Por fortuna, el padre Mark perdió el conocimiento antes de que el último clavo se hundiera en el lugar correspondiente. La sangre que brotaba de las heridas se mezcló con la lluvia y goteó lentamente, tomando un color rosado al llegar a los pies del sacerdote, mientras la vida abandonaba su cuerpo. En un momento indeterminado de la escena, Gath, que había estado sollozando y tratando de romper sus ligaduras, pese al aturdimiento causado por los golpes recibidos en la cabeza, se desmayó.

Cuando el comerciante recuperó el conocimiento, se encontraba en su almacén. Era de noche. Alguien estaba liberándole de las cuerdas con que le habían atado. El sonido de goteo y salpicaduras indicaba que en el exterior seguía lloviendo.

– ¿Itin? -dijo.

No podía ser más que él.

– Sí -musitó la voz del extraterrestre-. Todos los demás están hablando en la iglesia. Lin murió a causa de los golpes que le diste en la cabeza e Ion está muy grave. Algunos dicen que también tú deberías ser crucificado y me temo que ocurra así. O quizá te maten golpeándote en la cabeza. Han repasado la Biblia y allí dice que…

– Lo sé -le interrumpió Gath, sintiéndose en extremo fatigado-. Ojo por ojo. Descubrirás un montón de cosas semejantes en cuanto empieces a buscarlas. Un libro maravilloso…

Le dolía terriblemente la cabeza.

– Debes irte. Llegarás hasta tu nave sin que nadie te vea. Ya hemos tenido bastantes muertes.

Itin, igual que Gath, reflejaba en su voz un cansancio de origen muy reciente. El comerciante se puso en pie y pugnó por mantenerse en dicha posición. Apretó su cabeza contra la dura pared, hasta que cesaron las náuseas…

– El cura está muerto -dijo sin preguntar.

– Sí, hace algunas horas. De lo contrario, yo no habría podido venir a verte.

– Y enterrado, claro, o los demás no estarían pensando en que yo sea el siguiente.

– ¡Y enterrado! -casi hubo un matiz emotivo en la voz del anfibio, un eco de la del fallecido sacerdote-. Ha sido enterrado y subirá a los cielos. Así está escrito. El padre Mark se sentirá tan feliz al ver cómo ha terminado todo…

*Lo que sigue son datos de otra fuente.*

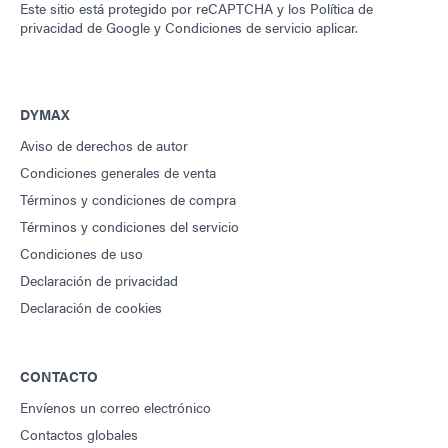
Este sitio está protegido por reCAPTCHA y los
Política de
privacidad de Google
y
Condiciones de servicio
aplicar.
DYMAX
Aviso de derechos de autor
Condiciones generales de venta
Términos y condiciones de compra
Términos y condiciones del servicio
Condiciones de uso
Declaración de privacidad
Declaración de cookies
CONTACTO
Envíenos un correo electrónico
Contactos globales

La voz de Itin cedió en lo que parecía un sollozo humano, cosa imposible, claro, puesto que Itin era un extraterrestre, no un hombre.

Gath avanzó con gran trabajo hacia la puerta, apoyándose en la pared para no caer.

– Actuamos como debíamos, ¿verdad? -preguntó Itin.

No hubo respuesta.

– El padre Mark resucitará, Gath. ¿No es cierto?

Gath había llegado a la puerta. La luz procedente de la iglesia, brillantemente iluminada, le permitió ver las heridas de unas manos sangrantes, las suyas, que se aferraban con fuerza al marco. El rostro de Itin apareció borroso ante sus ojos, muy cerca, y Gath sintió las manos del weskeriano, finas, con los múltiples dedos que manejaron los afilados clavos, sujetándole la camisa.

– Resucitará, Gath. ¿No es cierto?

– No. Seguirá en el lugar donde le habéis enterrado. No sucederá nada. El padre Mark ha muerto y muerto seguirá.

La lluvia se deslizó por el pelaje de Itin, y la boca del anfibio se abrió tanto que dio la impresión de prorrumpir en gritos en la desapacible noche. Itin necesitó un enorme esfuerzo para volver a hablar, para expresar sus pensamientos weskerianos en un idioma que le era extraño.

– Entonces, ¿no nos salvaremos? ¿No seremos puros?

– Erais puros -replicó Gath, en parte llorando, en parte riendo-. Ése es el lado horrible, repugnante y atroz del asunto. Erais puros. Ahora sois…

– Asesinos -concluyó Itin.

El agua cayó a borbotones de su inclinada cabeza, antes de desvanecerse en la oscuridad.